Mommy missed bedtime.

And, the world didn't end. No one even fussed very much. There was hardly even a perfunctory "Where's mommy?" from either of them. Daddy did it all, all by himself. Now, when we woke up the next morning they had the wrong bears and different blankets and not their usual pyjamas, and he hadn't raised the drop side of our son's crib. (Seriously, the boy is nearly three; if he had any desire to climb out of the crib, side dropped or no, he'd have done it long ago. He's never even tried when the side has been down. So I wasn't too worried.)

Now, did he love it? Well, he maybe doesn't want to make it the new routine, but he honestly didn't seemed too phased by the whole process. Although, secretly I think that he prefers that I be the director of bedtime.

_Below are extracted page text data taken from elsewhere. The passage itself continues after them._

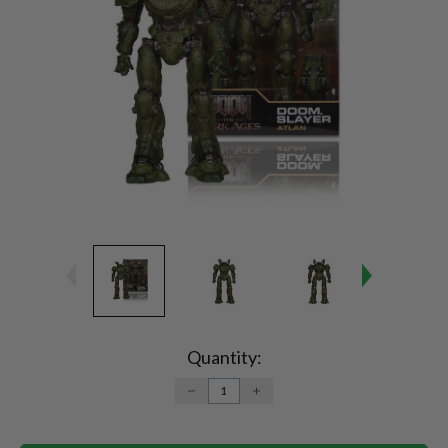
Current
Stock:
Quantity:
DECREASE
INCREASE
QUANTITY:
QUANTITY: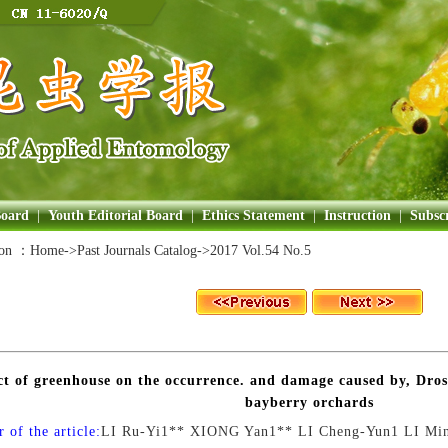
Board
|
Youth Editorial Board
|
Ethics Statement
|
Instruction
|
Subscr
ion ：
Home
->Past Journals Catalog->
2017 Vol.54 No.5
ct of greenhouse on the occurrence. and damage caused by, Dro
bayberry orchards
 of the article:
LI Ru-Yi1** XIONG Yan1** LI Cheng-Yun1 LI Mi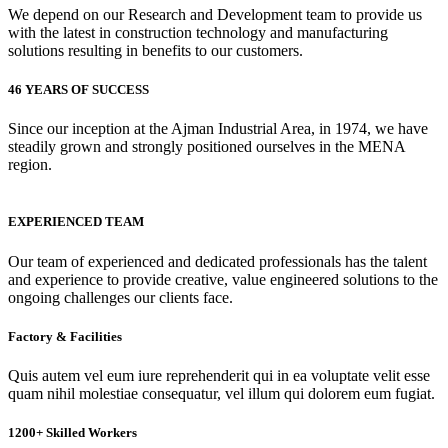
We depend on our Research and Development team to provide us
with the latest in construction technology and manufacturing
solutions resulting in benefits to our customers.
46 YEARS OF SUCCESS
Since our inception at the Ajman Industrial Area, in 1974, we have
steadily grown and strongly positioned ourselves in the MENA
region.
EXPERIENCED TEAM
Our team of experienced and dedicated professionals has the talent
and experience to provide creative, value engineered solutions to the
ongoing challenges our clients face.
Factory & Facilities
Quis autem vel eum iure reprehenderit qui in ea voluptate velit esse
quam nihil molestiae consequatur, vel illum qui dolorem eum fugiat.
1200+ Skilled Workers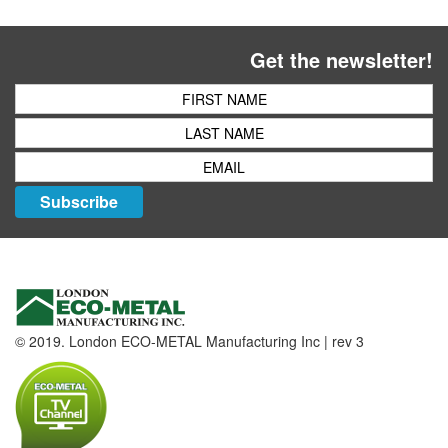
Get the newsletter!
Subscribe
© 2019. London ECO-METAL Manufacturing Inc | rev 3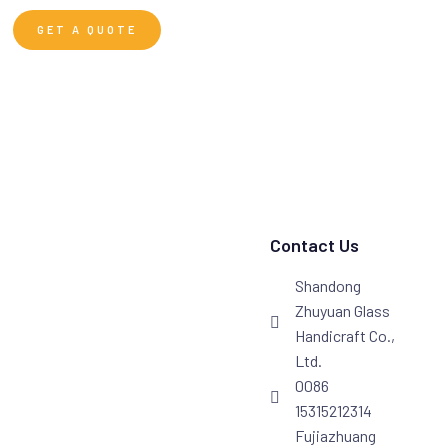
GET A QUOTE
Contact Us
Shandong
Zhuyuan Glass
Handicraft Co.,
Ltd.
0086
15315212314
Fujiazhuang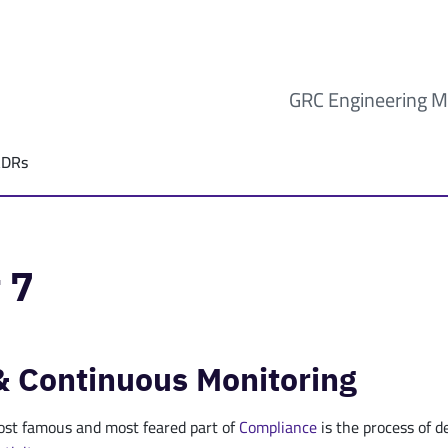
GRC Engineering M
ADRs
 7
& Continuous Monitoring
st famous and most feared part of
Compliance
is the process of 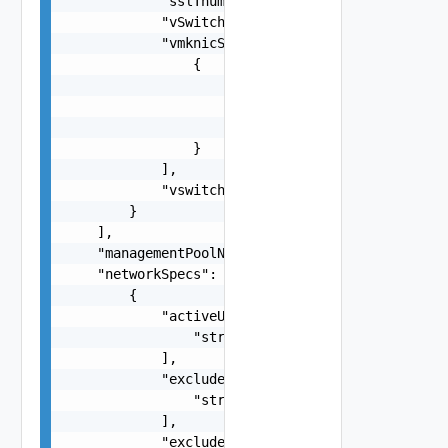
            "sslThumbprint": "string",

            "vSwitch": "string",

            "vmknicSpecs": [

                {

                    "ipAddress": "string",

                    "macAddress": "string",

                    "portgroup": "One among:VSAN
                }

            ],

            "vswitch": "string"

        }

    ],

    "managementPoolName": "string",

    "networkSpecs": [

        {

            "activeUplinks": [

                "string"

            ],

            "excludeIpAddressRanges": [

                "string"

            ],

            "excludeIpaddresses": [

Still, it is a huge relief for me to know that he can handle the kids all on his own. (You may think I'm exaggerating again, but let me just tell you about a little incident when we were going to visit a family member in the hospital and I was struck with, shall we say, stomach problems. The kids were all ready to go, and I'm camping out in the bathroom, and he asks, "Should I take one of the kids with me?" Meaning, honey, you can't even get off the toilet, but can I leave both the kids with you? I told him that they all needed to go, and his horrified look was priceless. Well, priceless now. Then, doing some bodily harm was really the focus of my concentration.)

So, what did I learn? Come home late and see what has transpired? No, wait...force your husband to do more around the house, the lazy sot? No, not that either...ah, yes. Let your partner do it their way. As in everything else, if you want it done right, do it yourself; if you just want it done, gosh darn it, so you can sit down and read the paper from last week with a microwaved cup of coffee and a leftover vanilla wafer you dug out from inside the couch, let them do it however they want.

The author, did, in fact, enjoy her microwaved coffee, but swears that the leftover vanilla wafer was merely artistic license. She further categorically denies eating anything found in her couch.